Lampu LED jalan lebih terjangkau, lebih tahan lama, lebih dingin, dan membutuhkan lebih sedikit staf pemeliharaan. Desain heat sink untuk lampu jalan LED juga penting. Volume, bentuk, dan luas permukaan pendinginannya harus direncanakan dengan benar. Temperatur pengoperasian lampu LED akan terlalu tinggi jika heat sink terlalu kecil, yang akan mengurangi efisiensi cahaya lampu dan mempersingkat masa pakai heat sink. Pengemudi secara tidak sadar akan menjadi kurang waspada di jalan lama, yang tidak cocok untuk fokus berkelanjutan saat mengemudi.
Dibandingkan dengan lampu natrium bertekanan tinggi konvensional, yang perlu diganti atau diservis setiap empat hingga lima tahun, lampu jalan raya LED diharapkan memiliki masa pakai sekitar 15 tahun dan memerlukan sedikit atau tanpa perawatan. Dengan peningkatan efisiensi LED, diharapkan sepenuhnya bahwa lampu jalan LED akan sepenuhnya menggantikan penerangan konvensional, terutama dengan kemajuan teknologi desain lampu jalan LED.

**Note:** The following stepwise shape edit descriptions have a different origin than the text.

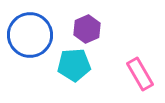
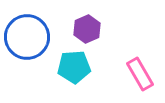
blue circle: moved 3 px left, 2 px down
cyan pentagon: moved 2 px down
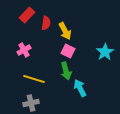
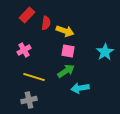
yellow arrow: rotated 42 degrees counterclockwise
pink square: rotated 16 degrees counterclockwise
green arrow: rotated 108 degrees counterclockwise
yellow line: moved 2 px up
cyan arrow: rotated 72 degrees counterclockwise
gray cross: moved 2 px left, 3 px up
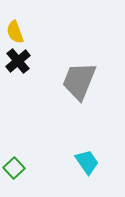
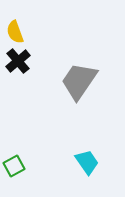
gray trapezoid: rotated 12 degrees clockwise
green square: moved 2 px up; rotated 15 degrees clockwise
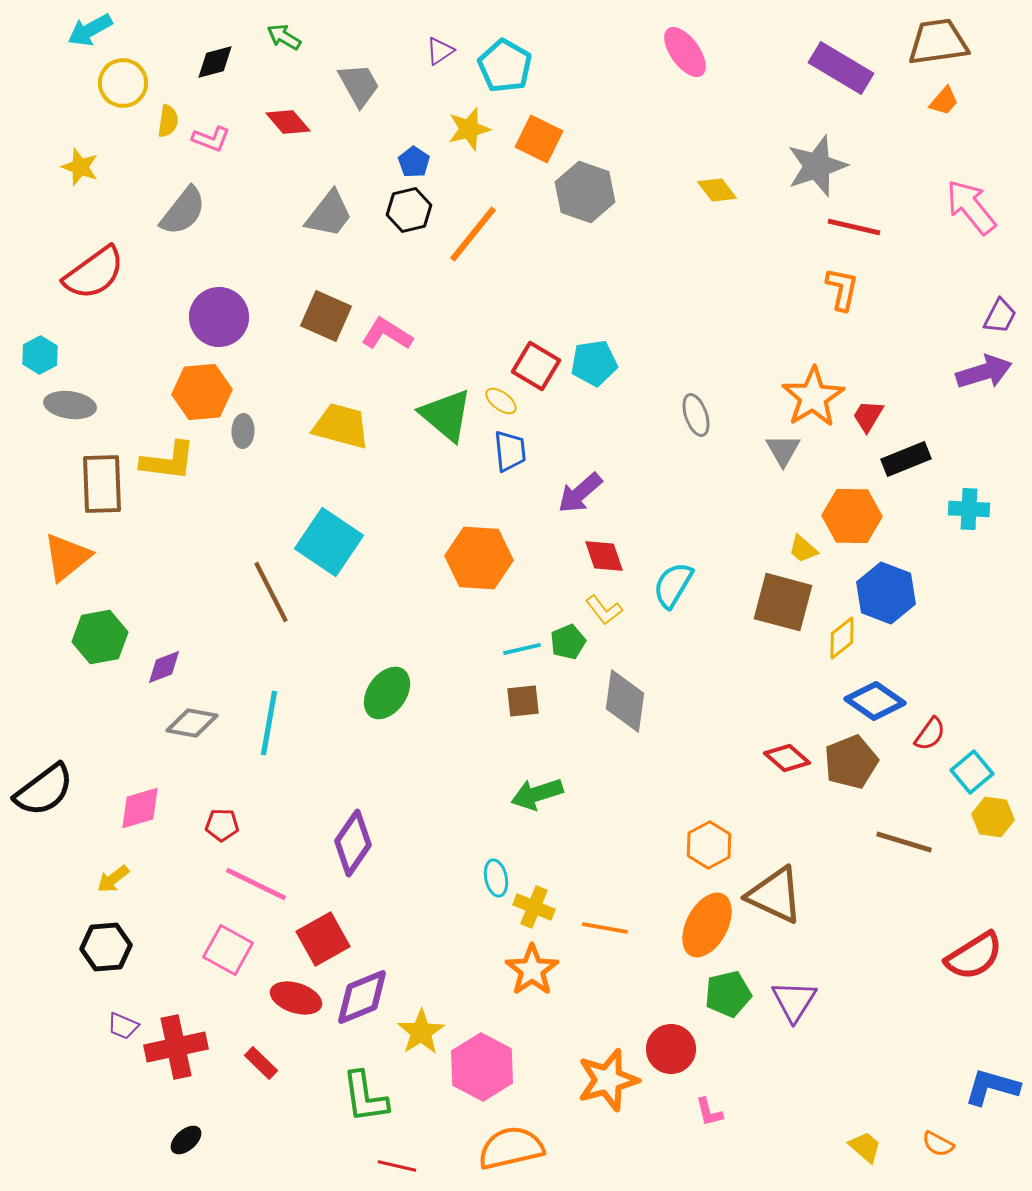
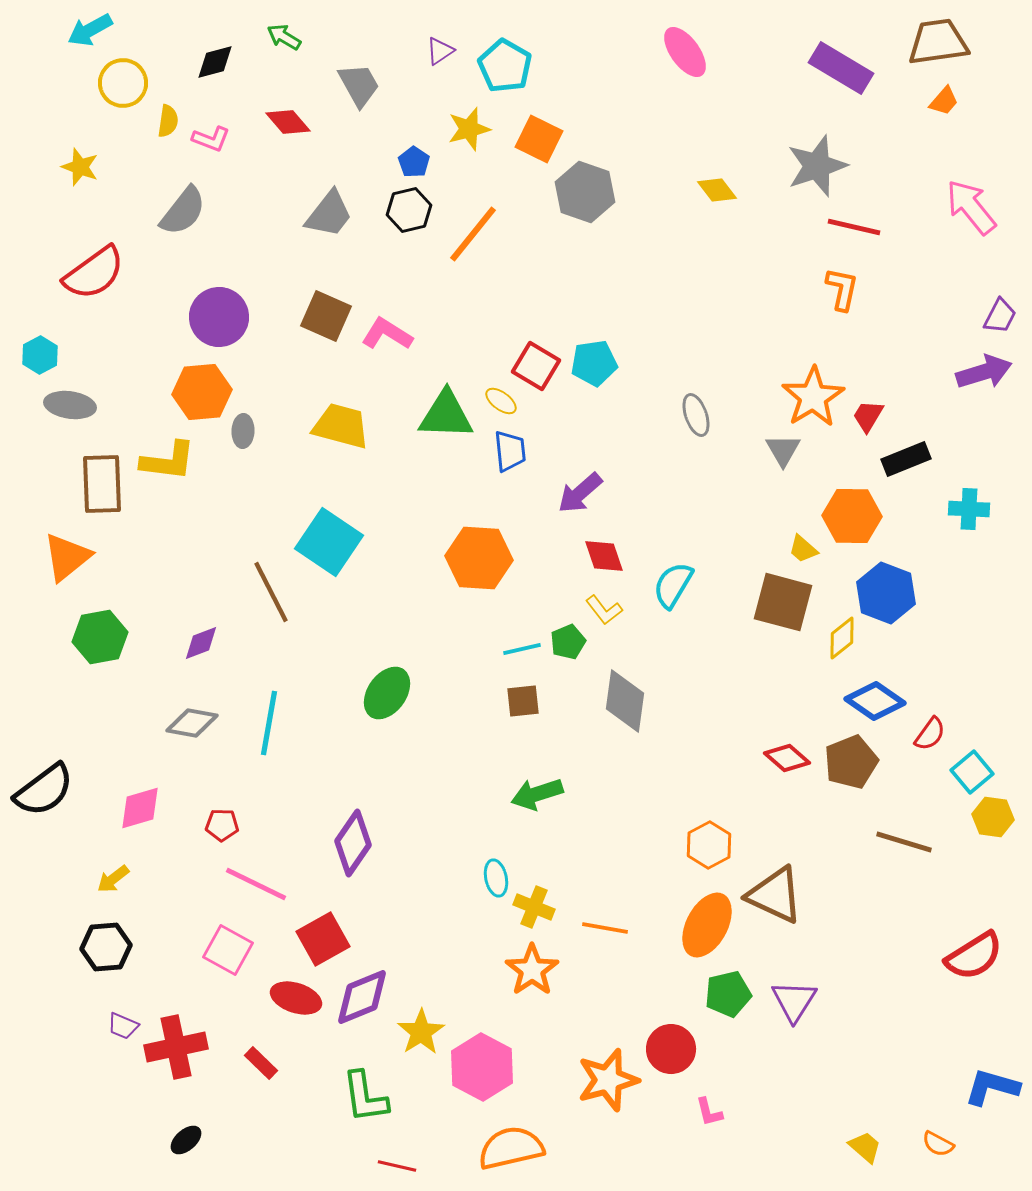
green triangle at (446, 415): rotated 38 degrees counterclockwise
purple diamond at (164, 667): moved 37 px right, 24 px up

Pencahayaan dan perlengkapan LED lebih ramah lingkungan dan merupakan cara utama untuk menghemat energi dan mengurangi dampak karbon. Efektivitas desain lampu jalan LED telah meningkat akhir-akhir ini, dari 35lm/W menjadi 150lm/W. Menurut perkiraan, sistem pencahayaan retrofit penuh yang diterapkan baru-baru ini memiliki kemampuan untuk memotong hingga 20,000 ton karbon dioksida setiap tahun. Ini substansial dan berkelanjutan karena sama dengan mengambil alih 3,000 mobil dari jalan raya.